How @secured-ai/core's five detection engines work together to find PII in text.

Overview

@secured-ai/core runs up to five detection engines simultaneously. Each engine has different strengths: regex is fast and precise for structured data, compromise handles conversational entities, HuggingFace and GLiNER add semantic detection, and the custom engine covers domain-specific identifiers. Results from all active engines are merged and de-duplicated before being returned.

Engine summary

Engine	Source key	Default	Best for
Regex	`regex-patterns`	On	Structured PII: emails, phones, SSNs, credit cards
NLP	`compromise-nlp` / `compromise-regex`	On	Names, organisations, places
ML	`huggingface`	Off	Ambiguous names, non-title-case text
GLiNER	`gliner`	Off	Semantic name, location, and date-of-birth extraction
Custom	`custom`	On	Domain-specific identifiers

1. Regex Engine

The regex engine uses over 100 hand-tuned patterns to detect structured PII. Each pattern carries a name, a regex, an entity type, a confidence score (0.85–0.98), and a description.

Entity types detected: EMAIL, PHONE, SSN, DATE, CREDIT_CARD, CVV, CREDIT_CARD_EXPIRY, PASSPORT, IP_ADDRESS, MAC_ADDRESS, URL, ROUTING_NUMBER, IBAN, EIN, ACCOUNT_NUMBER, ZIP_CODE, DRIVER_LICENSE, TIME, and more.

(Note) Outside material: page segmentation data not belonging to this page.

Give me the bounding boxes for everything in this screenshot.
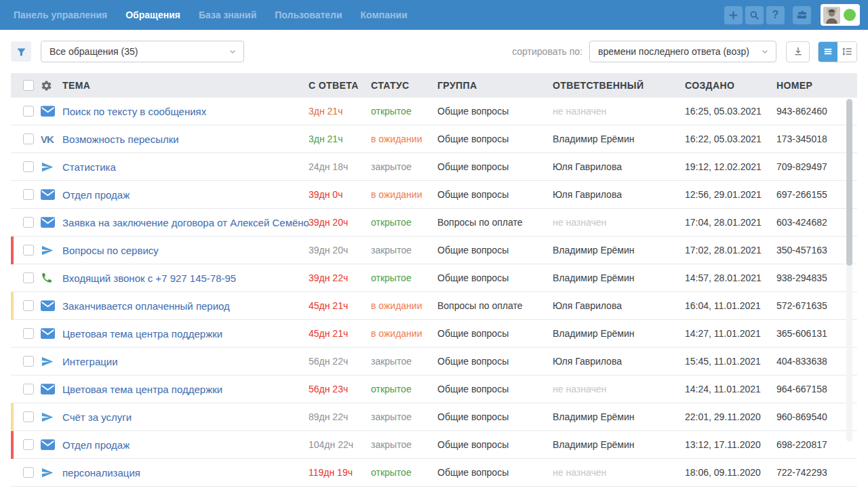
add-ticket-button[interactable] [724, 6, 743, 24]
chevron-down-icon [229, 47, 237, 56]
search-button[interactable] [745, 6, 764, 24]
help-button[interactable]: ? [766, 6, 785, 24]
row-checkbox[interactable] [23, 384, 34, 394]
time-since-answer: 45дн 21ч [309, 300, 371, 311]
compact-view-toggle[interactable] [837, 42, 856, 62]
row-checkbox[interactable] [23, 328, 34, 339]
ticket-subject-link[interactable]: Заканчивается оплаченный период [62, 300, 230, 312]
ticket-group: Общие вопросы [437, 272, 553, 283]
top-navigation-bar: Панель управления Обращения База знаний … [0, 0, 868, 30]
nav-item-tickets[interactable]: Обращения [125, 9, 180, 20]
row-checkbox[interactable] [23, 411, 34, 422]
row-checkbox[interactable] [23, 356, 34, 367]
ticket-subject-link[interactable]: Статистика [62, 161, 116, 173]
table-row[interactable]: Входящий звонок с +7 927 145-78-95 39дн … [11, 264, 857, 292]
table-row[interactable]: Отдел продаж 39дн 0ч в ожидании Общие во… [11, 181, 857, 209]
time-since-answer: 39дн 0ч [309, 189, 371, 200]
sort-select[interactable]: времени последнего ответа (возр) [589, 41, 776, 62]
ticket-subject-link[interactable]: Интеграции [62, 356, 118, 367]
table-row[interactable]: Вопросы по сервису 39дн 20ч закрытое Общ… [11, 237, 857, 264]
column-header-since-answer[interactable]: С ОТВЕТА [309, 80, 371, 91]
select-all-checkbox[interactable] [23, 80, 34, 91]
column-header-assignee[interactable]: ОТВЕТСТВЕННЫЙ [553, 80, 685, 91]
ticket-number: 173-345018 [776, 134, 857, 144]
table-row[interactable]: Цветовая тема центра поддержки 56дн 23ч … [11, 375, 857, 403]
table-row[interactable]: Заявка на заключение договора от Алексей… [11, 209, 857, 237]
export-button[interactable] [786, 41, 810, 62]
ticket-created: 16:04, 11.01.2021 [685, 300, 776, 311]
nav-item-users[interactable]: Пользователи [275, 9, 342, 20]
ticket-status: открытое [371, 467, 437, 478]
column-header-group[interactable]: ГРУППА [437, 80, 553, 91]
row-checkbox[interactable] [23, 300, 34, 311]
phone-channel-icon [41, 272, 53, 284]
table-row[interactable]: персонализация 119дн 19ч открытое Общие … [11, 459, 857, 487]
ticket-subject-link[interactable]: Входящий звонок с +7 927 145-78-95 [62, 272, 236, 284]
table-row[interactable]: Счёт за услуги 89дн 22ч закрытое Общие в… [11, 403, 857, 431]
filter-button[interactable] [11, 41, 31, 62]
ticket-created: 22:01, 29.11.2020 [685, 411, 776, 422]
nav-item-knowledge-base[interactable]: База знаний [199, 9, 256, 20]
ticket-assignee: Владимир Ерёмин [553, 328, 685, 339]
priority-strip [11, 125, 14, 153]
ticket-group: Общие вопросы [437, 411, 553, 422]
table-row[interactable]: Отдел продаж 104дн 22ч закрытое Общие во… [11, 431, 857, 459]
ticket-subject-link[interactable]: Заявка на заключение договора от Алексей… [62, 217, 309, 228]
nav-item-companies[interactable]: Компании [361, 9, 408, 20]
column-header-number[interactable]: НОМЕР [776, 80, 857, 91]
row-checkbox[interactable] [23, 272, 34, 283]
scrollbar[interactable] [846, 99, 852, 442]
ticket-subject-link[interactable]: Вопросы по сервису [62, 245, 159, 256]
sort-select-value: времени последнего ответа (возр) [598, 46, 749, 57]
briefcase-icon [797, 9, 808, 20]
row-checkbox[interactable] [23, 439, 34, 450]
row-checkbox[interactable] [23, 161, 34, 172]
ticket-subject-link[interactable]: Отдел продаж [62, 189, 130, 201]
filter-select[interactable]: Все обращения (35) [41, 41, 244, 62]
time-since-answer: 39дн 22ч [309, 272, 371, 283]
ticket-subject-link[interactable]: Отдел продаж [62, 439, 130, 451]
row-checkbox[interactable] [23, 245, 34, 256]
workspace-button[interactable] [793, 6, 811, 24]
ticket-subject-link[interactable]: Цветовая тема центра поддержки [62, 384, 222, 395]
time-since-answer: 56дн 23ч [309, 384, 371, 394]
table-row[interactable]: Заканчивается оплаченный период 45дн 21ч… [11, 292, 857, 320]
nav-item-dashboard[interactable]: Панель управления [14, 9, 107, 20]
table-row[interactable]: Поиск по тексту в сообщениях 3дн 21ч отк… [11, 98, 857, 125]
ticket-subject-link[interactable]: Счёт за услуги [62, 411, 132, 423]
priority-strip [11, 237, 14, 264]
row-checkbox[interactable] [23, 134, 34, 144]
column-header-subject[interactable]: ТЕМА [62, 80, 309, 91]
ticket-number: 603-424682 [776, 217, 857, 228]
ticket-subject-link[interactable]: Цветовая тема центра поддержки [62, 328, 222, 340]
time-since-answer: 39дн 20ч [309, 245, 371, 256]
ticket-subject-link[interactable]: Возможность пересылки [62, 134, 179, 145]
ticket-created: 18:06, 09.11.2020 [685, 467, 776, 478]
ticket-group: Вопросы по оплате [437, 217, 553, 228]
table-row[interactable]: VK Возможность пересылки 3дн 21ч в ожида… [11, 125, 857, 153]
priority-strip [11, 264, 14, 292]
table-row[interactable]: Интеграции 56дн 22ч закрытое Общие вопро… [11, 348, 857, 375]
row-checkbox[interactable] [23, 106, 34, 117]
scrollbar-thumb[interactable] [846, 99, 852, 266]
user-menu[interactable] [821, 4, 860, 26]
time-since-answer: 24дн 18ч [309, 161, 371, 172]
priority-strip [11, 403, 14, 431]
table-row[interactable]: Статистика 24дн 18ч закрытое Общие вопро… [11, 153, 857, 181]
row-checkbox[interactable] [23, 217, 34, 228]
column-header-created[interactable]: СОЗДАНО [685, 80, 776, 91]
table-row[interactable]: Цветовая тема центра поддержки 45дн 21ч … [11, 320, 857, 348]
column-header-status[interactable]: СТАТУС [371, 80, 437, 91]
list-view-toggle[interactable] [818, 42, 837, 62]
row-checkbox[interactable] [23, 467, 34, 478]
row-checkbox[interactable] [23, 189, 34, 200]
column-settings-gear-icon[interactable] [41, 80, 52, 92]
ticket-created: 13:12, 17.11.2020 [685, 439, 776, 450]
ticket-subject-link[interactable]: Поиск по тексту в сообщениях [62, 106, 206, 117]
ticket-created: 16:25, 05.03.2021 [685, 106, 776, 117]
ticket-subject-link[interactable]: персонализация [62, 467, 140, 479]
ticket-number: 960-869540 [776, 411, 857, 422]
time-since-answer: 89дн 22ч [309, 411, 371, 422]
priority-strip [11, 292, 14, 320]
ticket-group: Общие вопросы [437, 384, 553, 394]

The regex engine includes a DynamicEntityValidator that runs after matching to filter out false positives. Rather than a hardcoded blocklist, the validator uses context-aware rules — it looks for surrounding keywords (email:, phone, ssn, mr., etc.) and checks for common non-PII patterns (placeholders, purely numeric sequences that don't match known formats, etc.).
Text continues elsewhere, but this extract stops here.